Because this only affects how the BackupPC store gets mounted to /var/lib/backupppc, no changes were needed to any of the states managing backuppc itself. I added a new state to create the extra directories needed to work with OverlayFS:

{% for (dir, data) in salt['pillar.get']('overlay-fs-dirs', {}).items() %}
overlayfs-directory-{{ dir }}:
  file.directory:
    - name: {{ dir }}
    - user: {{ data.get('user', 'root') }}
    - group: {{ data.get('group', 'root') }}
    - dir_mode: {{ data.get('mode', '0o755') }}
{% endfor %}

My existing ‘extra-mounts’ state remained unchanged:

{% set mount_info = salt['pillar.get']('extra-mounts', {}) %}
 {% for (mount_point, data) in mount_info.items() %}
 mount-{{ mount_point }}:
   mount.mounted:
     - name: {{ mount_point }}
     - device: {{ data.device }}
     - fstype: {{ data.fstype }}
     - dump: {{ data.get('dump', 0) }}
     - pass_num: {{ data.get('pass', 2) }}
   {% if 'options' in data %}
     - opts:
     {%- for option in data.options %}
       - {{ option }}
     {%- endfor %}
   {% endif %}
     - persist: {{ data.get('persist', True) }}
     - mount: {{ data.get('mount', True) }}
   {% if 'extra-requires' in data %}
     - require:
     {%- for req in data['extra-requires'] %}
       - {{ req }}
     {%- endfor %}
   {% endif %}
   {% if 'extra-require-in' in data %}
     - require_in:
     {%- for req in data['extra-require-in'] %}
       - {{ req }}
     {%- endfor %}
   {% endif %}
     - extra_mount_invisible_keys:
 # Workaround for SaltStack issues #45136 and #46178 - fixed 27 Feb 2018 (MR #46175), fixed in versions >2017.7.5 and >2018.3.1 (Debian stretch currently at 2016.11.2, 2018-11-25)
       - credentials
       - retry
       - secretfile
 # End Workaround
       - noauto
 
   {% if 'make-mountpoint' in data %}
 mountpoint-{{ mount_point }}:
   file.directory:
     - name: {{ mount_point }}
     - user: {{ data['make-mountpoint'].user }}
     - group: {{ data['make-mountpoint'].group }}
     - mode: {{ data['make-mountpoint'].mode }}
     - makedirs: True
     {% if 'require' in data['make-mountpoint'] %}
     - require:
       {%- for req in data['make-mountpoint'].require %}
       - {{ req }}
       {%- endfor %}
     {% endif %}
     - require_in:
       - mount: mount-{{ mount_point }}
   {% endif %}
 {% endfor %}

A new pillar file, for the read-only mount, completes the change.:


roles:
  overlayfs: True

overlay-fs-dirs:
  /tmp/backuppc-rw:
    user: backuppc
    group: backuppc
  /tmp/backuppc-overlay-work:
    user: root
    group: root

extra-mounts:
  /media/backuppc-ro:
    device: /dev/mapper/backuppc-store
    fstype: ext4
    persist: false
    make-mountpoint:
      user: backuppc
      group: backuppc
      mode: 0o750
    options:
      - noauto
      - ro
  /var/lib/backuppc:
    device: overlay
    fstype: overlay
    extra-require-in:
      - service: backuppc-server
    extra-requires:
      - mount: /media/backuppc-ro
      - file: /tmp/backuppc-rw
      - file: /tmp/backuppc-overlay-work
      - pkg: backuppc-server
    options:
      - lowerdir=/media/backuppc-ro
      - upperdir=/tmp/backuppc-rw
      - workdir=/tmp/backuppc-overlay-work
      - index=on
      - metacopy=on
      - noauto

noauto is unnecessary with persist: no (since the option only has meaning in fstab) but its included for completeness and to protect the system (won’t try and mount on boot) if the persist option were not respected or (inadvertently) removed and the mount ended up in /etc/fstab.

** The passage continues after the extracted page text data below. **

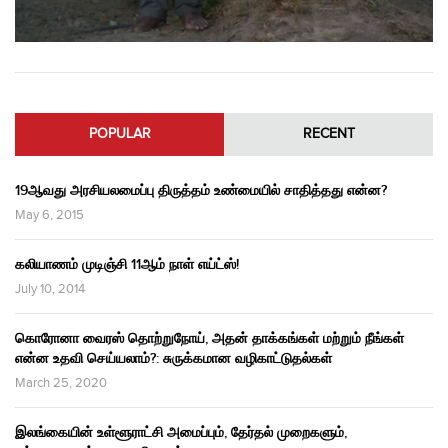
POPULAR
RECENT
19ஆவது அரசியலமைப்பு திருத்தம் உண்மையில் சாதித்தது என்ன?
May 6, 2015
கலியாணம் முடிஞ்சி 11ஆம் நாள் எய்ட்ஸ்!
July 10, 2014
கொரோனா வைரஸ் தொற்றுநோய், அதன் தாக்கங்கள் மற்றும் நீங்கள்
என்ன உதவி செய்யலாம்?: சுருக்கமான வழிகாட்டுதல்கள்
March 25, 2020
இலங்கையின் உள்ளூராட்சி அமைப்பும், தேர்தல் முறைகளும்,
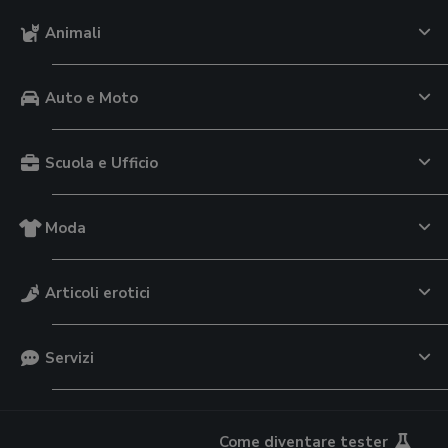
Animali
Auto e Moto
Scuola e Ufficio
Moda
Articoli erotici
Servizi
Come diventare tester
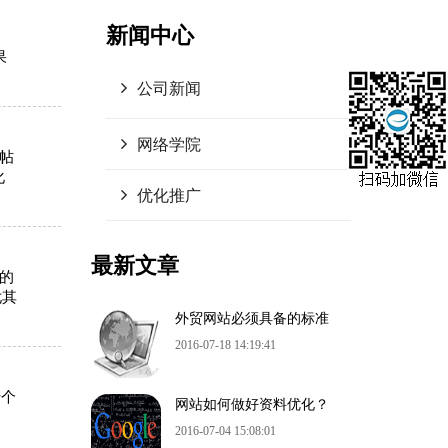
新闻中心
果
公司新闻
网络学院
算帖
化
优化推广
最新文章
的
尤其
外贸网站必须具备的标准
2016-07-18 14:19:41
十个
网站如何做好资料优化？
2016-07-04 15:08:01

Unlocking the USB drive is still a manual affair, using the device name backuppc-store for the unlocked volume to match the configuration of the iSCSI device from the live network. Despite this, I have deliberately put mounting it into the configuration management as it causes a failure if the device is unavailable that I can detect when running SaltStack against my systems.

To unlock, manually (in read-only mode):

cryptsetup luksOpen --readonly /dev/disk/by-part-label/backuppc-offsite[0-9] backuppc-store

I am thinking about deploying something like tang (Red Hat documentation) and/or Hasicorp Vault to provide these credentials in a way that still protects my data - the purpose of encryption being to not have to worry (too much) about disposal of failed disks, rather than to prevent unauthorised access when attached to the local network.

Mount/umount scripts

In the meantime, I added four convenience scripts to be pushed out via SaltStack to mount/unmount either iSCSI or local (off-site/DR) devices including the commands to unlock the cryptography. The script will still prompt for the password, so interactive use is still required, but it means I no longer have to keep copying-and-pasting the iSCSI commands from my previous blog post (or, now, this one for the USB disk in the lab) when the system is restarted.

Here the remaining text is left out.